A judge for the US District Court for the Western District of Pennsylvania ruled Monday that Governor Tom Wolf’s closing of “non-life-sustaining” businesses and restrictions on gatherings during the COVID-19 pandemic were unconstitutional.
Butler, Greene, Fayette and Washington counties sued the governor, claiming the shutdown orders were unconstitutional.
The court held that “(1) the congregate gathering limits imposed by the defendants’ mitigation orders violate the right of assembly enshrined in the First Amendment; (2) that the stay-at-home and business closure components of the defendants’ orders violate the due process clause of the Fourteenth Amendment; and (3) that the business closure components of the defendants’ orders violate the Equal Protection Clause of the Fourteenth Amendment.”
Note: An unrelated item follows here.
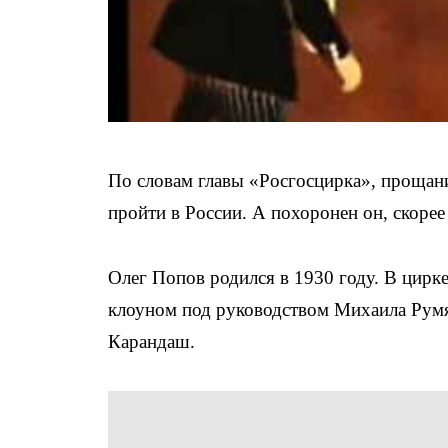
По словам главы «Росгосцирка», прощан
пройти в России. А похоронен он, скорее 
Олег Попов родился в 1930 году. В цирке 
клоуном под руководством Михаила Румя
Карандаш.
Judge William Stickman IV wrote in his opinion:
There is no question that this country has faced, and will face, emergencies of every sort. But the solution to a national crisis can never be permitted to supersede the commitment to individual liberty that stands as the foundation of the American experiment. The Constitution cannot accept the concept of a ‘new normal’ where the basic liberties of the people can be subordinated to open-ended emergency mitigation measures. Rather, the Constitution sets certain lines that may not be crossed, even in an emergency. Actions taken by defendants crossed those lines. It is the duty of the court to declare those actions unconstitutional.
An appeal to the US Court of Appeals for the Third Circuit is expected.